Those of you who keep up with my posts probably understand the love-hate relationship I have with Ethiopia. Some days I think I’m living it up in a beautiful, sincere, vivacious country; Other days I can’t leave my house for fear of being swallowed up by the God forsaken hellhole that exists outside my door. Thursday was one of the hellhole days.
There’s no easier way to hate Ethiopia than by traveling by public transport. Except to travel by public transport the day before a major holiday. I should have known better. I should have known that getting back to Atsbi wouldn’t be worth the tears I’d shed. But I did it anyway. I made my way to the bus station, where, as fate would have it, I missed getting a spot on a bus by just seconds. As the minutes passed, the station filled with irritable travelers carrying livestock of all kinds, but no more busses arrived. I sat in the shade, looking up the mountain for the telltale cloud of dust that would mean the impending arrival of a bus.
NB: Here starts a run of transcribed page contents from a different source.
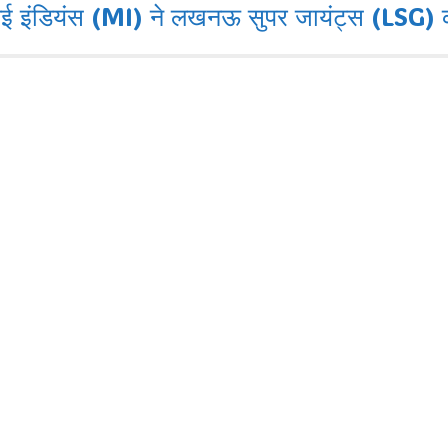
ंडियंस (MI) ने लखनऊ सुपर जायंट्स (LSG) को 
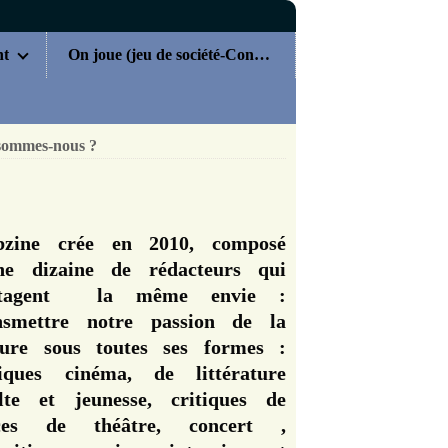
nt
On joue (jeu de société-Concours)
sommes-nous ?
zine crée en 2010, composé
ne dizaine de rédacteurs qui
rtagent la même envie :
nsmettre notre passion de la
ture sous toutes ses formes :
tiques cinéma, de littérature
lte et jeunesse, critiques de
èces de théâtre, concert ,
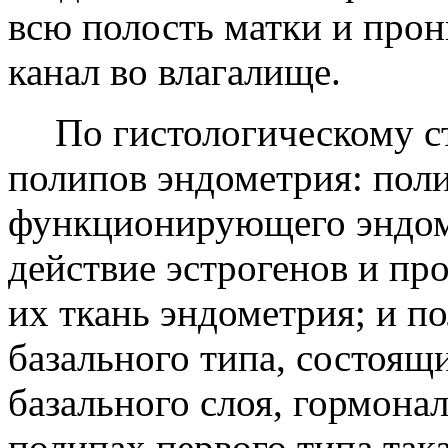
всю полость матки и про
канал во влагалище.
По гистологическому с
полипов эндометрия: пол
функционирующего эндоме
действие эстрогенов и пр
их ткань эндометрия; и п
базального типа, состоящи
базального слоя, гормона
полипах первого типа така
So an hour later, when one did finally pull into the station, people were expecting it. As per the usual approach, dozens of people bum rushed the bus while it was still moving, grabbing onto the door and windows to be drug along until is stopped. Then before anyone exited the bus, people began pushing, shoving, clawing and fighting their way up the steps in an attempt to gain a coveted seat. The only way for me to get a seat was to do the same, but I dropped my bag in the mob and was left pinned to the ground as people clambered over me to get on the bus. It wasn’t until I began screaming and kicking that people gave me room to get off the ground.
By the time I got on the bus, my rage was near blinding. But then I looked around and I was the only woman on board, despite the fact that at least half of those who were waiting were women. None of the others had been able to fight their way on. I had already been voicing my harsh opinion of the behavior of Ethiopians, but I decided it was my duty to stand up and address what had just happened. I asked who spoke English, and several responded, so I asked them to translate. Voice shaking, I asked, “where are all the women?” Blank stares. Then snickers. I explained that I had lived in Ethiopia for two years and that the most common question people ask me is “how do you find the condition of Ethiopia.”
“I find the condition to be crap,” I said, “complete crap.” More snickers. Finally someone shouted “it’s our culture, our custom.” There it was: The answer to every problem in Ethiopia. Culture. Screw culture. This was just another group of moronic Ethiopians who were too stubborn and lazy to change their awful behavior. And let me be clear, it’s almost always men who have this attitude. I sat back down in my seat, tears streaming down my face as I listened to the disgusting men talk about what I had just said, laughing with one another and mocking me.
Before I moved to Ethiopia I had never felt disrespected by a man just because I’m a woman. Here, it happens every single day. I cried the whole way to Atsbi for the women that are forced to live in a society where they are disrespected and demeaned daily. Where they are forced to do far more than their share of the work while their husbands drink away the family’s meager income. Where women actually believe they are inferior to men because that is what they’ve been told their whole lives.
In my last Unchangeable Ethiopia post several Ethiopian women commented, mostly sticking up for a country they love. So let’s hear it, women of Ethiopia: are you going to stick up for the men of your country? The hateful, chauvinistic pigs that are running your country into the ground? The fathers of your daughters? Because I certainly never will.